O melômano

Sou um fanático por música. Minha namorada não é. Agora é ex. Sem falsete. Enquanto eu canto árias ou assovio tercinas em sustenidos e bemóis, ela reclama. Nunca vivemos em dueto. Não tenho voz virtuosa, mas consigo trazer o ouvinte em tenuto ou trêmulo, quando entramos no mesmo compasso. Tenho eufonia, bem sei. No entanto, ela só faz caretas. Sempre mal humorada. Uma linguagem cifrada de quem não quer bem. Pergunto, lento e largo, porque tanta aversão.

- Acaso seus ouvidos doem? Ralentando no seu pensar, demorou um tempo para dar resposta.

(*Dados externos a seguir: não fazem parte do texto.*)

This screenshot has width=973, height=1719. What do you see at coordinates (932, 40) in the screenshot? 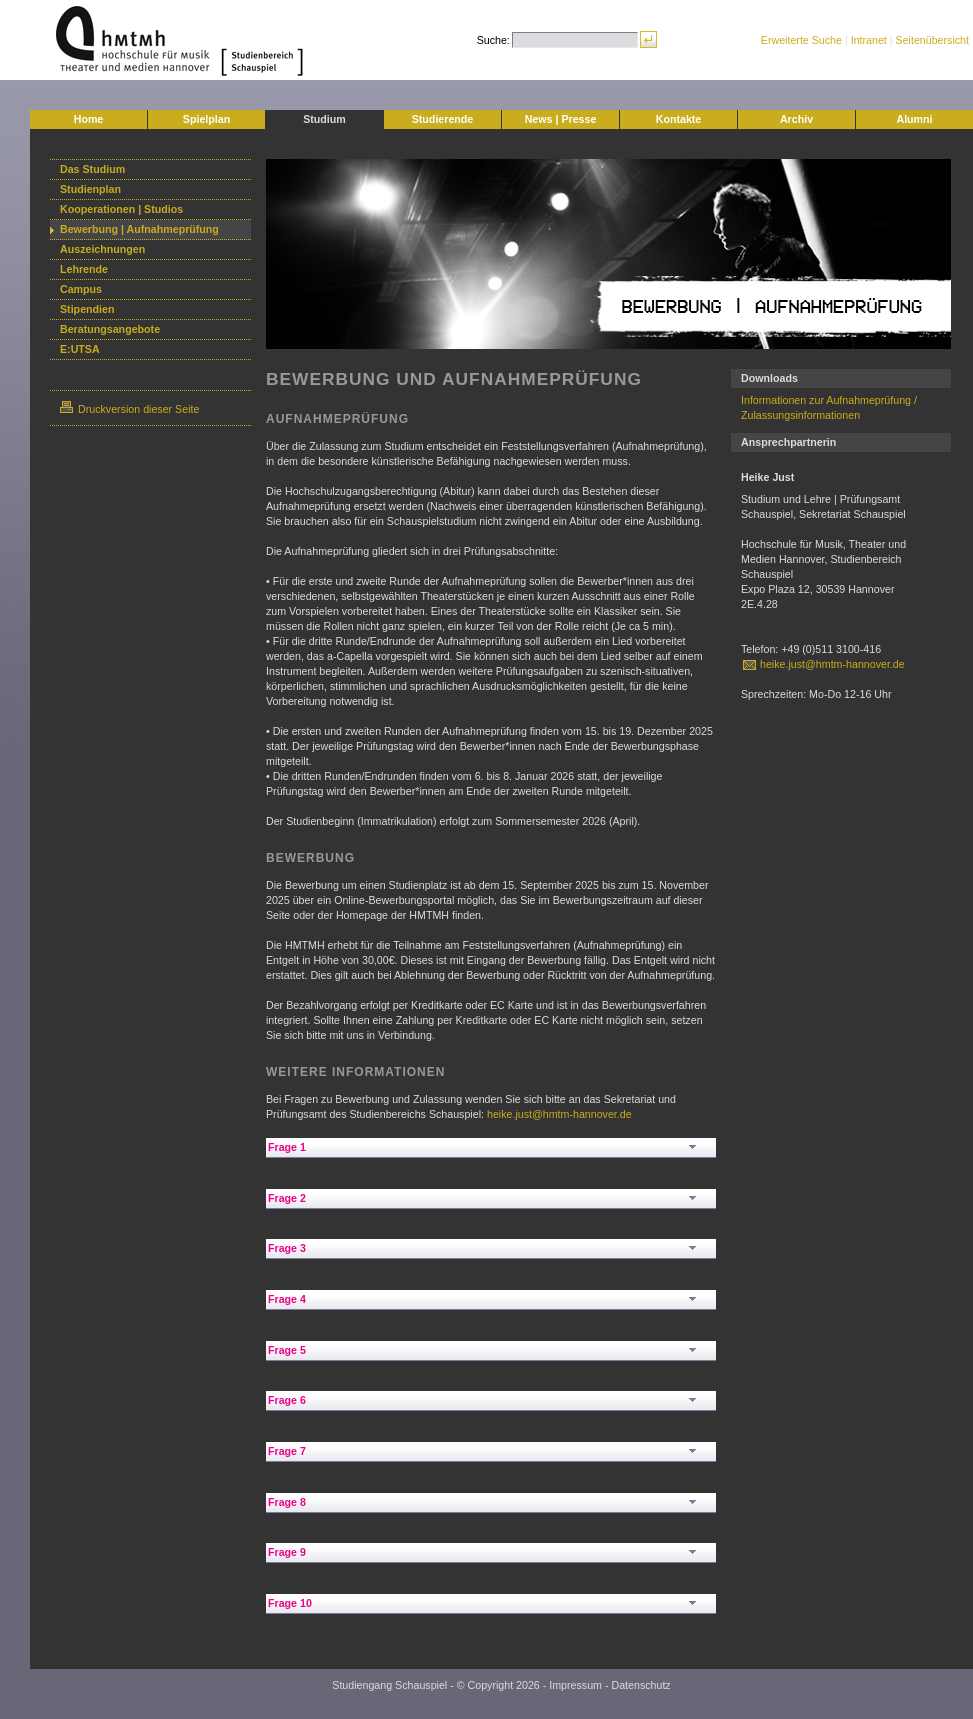 I see `Seitenübersicht` at bounding box center [932, 40]. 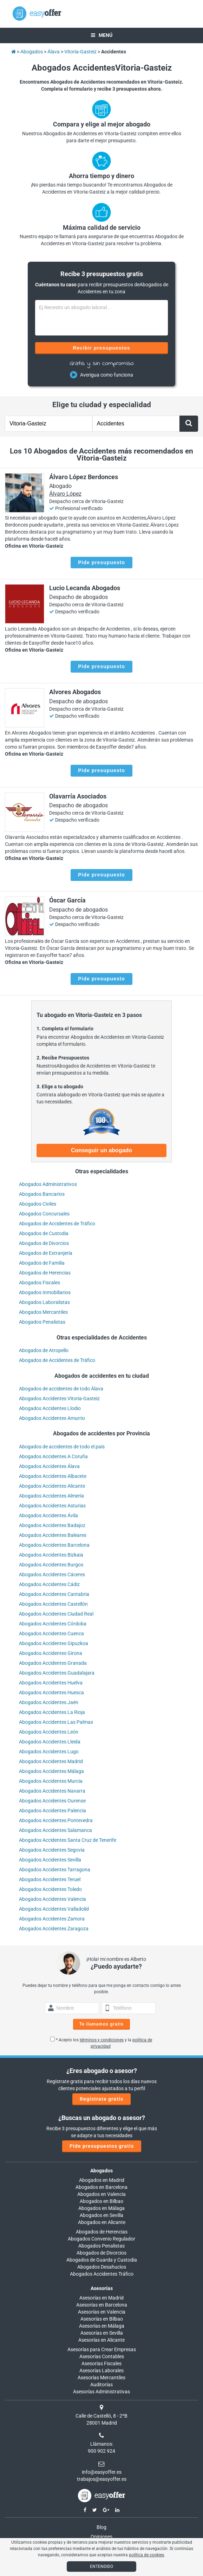  Describe the element at coordinates (146, 2554) in the screenshot. I see `política de cookies` at that location.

- Qualquer canção me faz lembrar momentos infelizes, não importa o seu compositor ou intérprete.

Fiz um arranjo para insistir no assunto, num pianíssimo, num agrado, afinal o relacionamento precisa ser sonoro, sem ter agressividade.

- Impossível isso, minha bela soprana. Deve existir uma melodia que a deixe alegre na minha entonação.

Totalmente dissonante, ela me responde:

- Esquece disso, este papo está uma ópera buffa. Não me chama de soprana! Disse assim, crescendo e, na regência gestual, ensaiou uma ofensa ainda maior.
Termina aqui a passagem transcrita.